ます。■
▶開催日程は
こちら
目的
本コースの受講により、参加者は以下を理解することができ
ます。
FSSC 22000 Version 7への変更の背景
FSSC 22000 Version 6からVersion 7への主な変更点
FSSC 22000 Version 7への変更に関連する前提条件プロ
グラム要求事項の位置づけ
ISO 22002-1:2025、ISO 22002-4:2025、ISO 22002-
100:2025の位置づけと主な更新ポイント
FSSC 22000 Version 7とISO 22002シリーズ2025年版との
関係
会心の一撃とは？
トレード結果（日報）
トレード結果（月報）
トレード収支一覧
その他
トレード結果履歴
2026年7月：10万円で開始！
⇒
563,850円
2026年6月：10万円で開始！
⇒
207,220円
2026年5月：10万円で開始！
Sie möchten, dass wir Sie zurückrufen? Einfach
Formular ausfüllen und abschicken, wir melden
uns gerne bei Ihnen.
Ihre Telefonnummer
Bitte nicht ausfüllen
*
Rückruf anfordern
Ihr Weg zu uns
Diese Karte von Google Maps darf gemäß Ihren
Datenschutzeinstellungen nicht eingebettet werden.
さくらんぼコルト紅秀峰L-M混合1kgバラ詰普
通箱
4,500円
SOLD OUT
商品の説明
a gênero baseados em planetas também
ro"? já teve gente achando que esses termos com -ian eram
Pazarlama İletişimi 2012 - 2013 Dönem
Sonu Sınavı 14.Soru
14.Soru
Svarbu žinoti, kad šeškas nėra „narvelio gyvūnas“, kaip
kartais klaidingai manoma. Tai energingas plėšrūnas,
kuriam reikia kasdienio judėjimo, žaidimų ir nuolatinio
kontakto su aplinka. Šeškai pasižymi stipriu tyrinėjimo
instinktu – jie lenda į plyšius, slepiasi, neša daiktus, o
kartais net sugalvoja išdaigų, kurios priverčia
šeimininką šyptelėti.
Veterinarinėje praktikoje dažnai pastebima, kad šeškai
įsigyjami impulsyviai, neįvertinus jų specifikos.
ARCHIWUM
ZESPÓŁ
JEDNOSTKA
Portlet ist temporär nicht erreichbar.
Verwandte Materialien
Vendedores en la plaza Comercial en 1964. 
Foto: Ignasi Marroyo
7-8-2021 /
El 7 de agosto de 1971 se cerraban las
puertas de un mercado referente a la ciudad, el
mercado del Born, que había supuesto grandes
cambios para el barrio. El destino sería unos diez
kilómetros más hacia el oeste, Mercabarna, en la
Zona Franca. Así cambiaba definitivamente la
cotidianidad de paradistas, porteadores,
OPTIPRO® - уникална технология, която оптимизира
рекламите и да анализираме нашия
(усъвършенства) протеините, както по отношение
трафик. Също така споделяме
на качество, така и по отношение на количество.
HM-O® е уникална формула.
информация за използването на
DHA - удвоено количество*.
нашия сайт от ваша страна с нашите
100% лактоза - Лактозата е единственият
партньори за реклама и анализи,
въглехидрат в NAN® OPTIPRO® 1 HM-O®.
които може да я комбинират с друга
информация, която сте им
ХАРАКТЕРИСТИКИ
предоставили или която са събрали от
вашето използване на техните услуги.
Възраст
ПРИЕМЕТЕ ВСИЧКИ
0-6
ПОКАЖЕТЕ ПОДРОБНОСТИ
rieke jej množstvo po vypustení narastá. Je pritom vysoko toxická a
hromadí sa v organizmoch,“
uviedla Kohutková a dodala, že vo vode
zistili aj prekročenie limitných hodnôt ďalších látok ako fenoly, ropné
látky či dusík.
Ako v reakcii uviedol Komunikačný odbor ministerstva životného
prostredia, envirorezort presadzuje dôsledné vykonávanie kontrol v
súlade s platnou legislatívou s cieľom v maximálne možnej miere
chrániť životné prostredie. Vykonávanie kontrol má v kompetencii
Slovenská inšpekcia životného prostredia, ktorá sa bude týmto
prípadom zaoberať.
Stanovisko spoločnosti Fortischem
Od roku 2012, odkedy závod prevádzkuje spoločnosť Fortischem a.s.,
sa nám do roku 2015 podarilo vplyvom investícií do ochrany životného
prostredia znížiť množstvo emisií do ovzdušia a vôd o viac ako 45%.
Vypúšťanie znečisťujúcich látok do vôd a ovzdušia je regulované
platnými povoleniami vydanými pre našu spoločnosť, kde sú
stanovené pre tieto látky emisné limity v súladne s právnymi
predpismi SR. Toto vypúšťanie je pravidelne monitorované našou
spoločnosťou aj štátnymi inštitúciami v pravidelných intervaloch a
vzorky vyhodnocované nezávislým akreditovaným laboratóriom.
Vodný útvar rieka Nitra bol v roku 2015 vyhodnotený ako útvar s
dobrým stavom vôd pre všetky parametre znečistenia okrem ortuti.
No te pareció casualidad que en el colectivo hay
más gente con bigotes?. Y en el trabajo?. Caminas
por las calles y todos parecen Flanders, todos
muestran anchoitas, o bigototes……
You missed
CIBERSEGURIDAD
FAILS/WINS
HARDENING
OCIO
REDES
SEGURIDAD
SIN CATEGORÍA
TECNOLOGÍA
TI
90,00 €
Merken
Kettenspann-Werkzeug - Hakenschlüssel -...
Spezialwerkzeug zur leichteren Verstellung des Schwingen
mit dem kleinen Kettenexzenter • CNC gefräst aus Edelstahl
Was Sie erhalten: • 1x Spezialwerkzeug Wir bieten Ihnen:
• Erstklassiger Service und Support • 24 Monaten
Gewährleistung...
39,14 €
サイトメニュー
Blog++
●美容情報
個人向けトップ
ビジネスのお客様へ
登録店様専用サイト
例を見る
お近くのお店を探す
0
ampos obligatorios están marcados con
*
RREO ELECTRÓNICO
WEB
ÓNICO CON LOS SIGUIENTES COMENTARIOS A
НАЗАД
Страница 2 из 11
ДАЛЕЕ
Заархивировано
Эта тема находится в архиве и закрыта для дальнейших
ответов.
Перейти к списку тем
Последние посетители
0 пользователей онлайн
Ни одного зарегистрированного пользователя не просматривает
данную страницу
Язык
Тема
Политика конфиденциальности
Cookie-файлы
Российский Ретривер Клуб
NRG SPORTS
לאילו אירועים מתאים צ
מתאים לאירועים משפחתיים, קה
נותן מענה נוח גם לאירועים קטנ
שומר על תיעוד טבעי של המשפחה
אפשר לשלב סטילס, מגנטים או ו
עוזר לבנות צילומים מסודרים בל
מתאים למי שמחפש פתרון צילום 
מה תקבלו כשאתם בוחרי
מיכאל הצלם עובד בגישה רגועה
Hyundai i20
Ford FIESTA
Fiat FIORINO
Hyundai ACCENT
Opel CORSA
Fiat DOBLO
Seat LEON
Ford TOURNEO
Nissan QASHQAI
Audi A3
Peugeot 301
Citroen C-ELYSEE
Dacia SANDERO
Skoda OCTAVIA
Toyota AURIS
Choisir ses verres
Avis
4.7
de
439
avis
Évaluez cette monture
==========
To do
Every line holding the string "нашия" should be copied here, so please find those lines in the data.

Solution for this problem
рекламите и да анализираме нашия
нашия сайт от ваша страна с нашите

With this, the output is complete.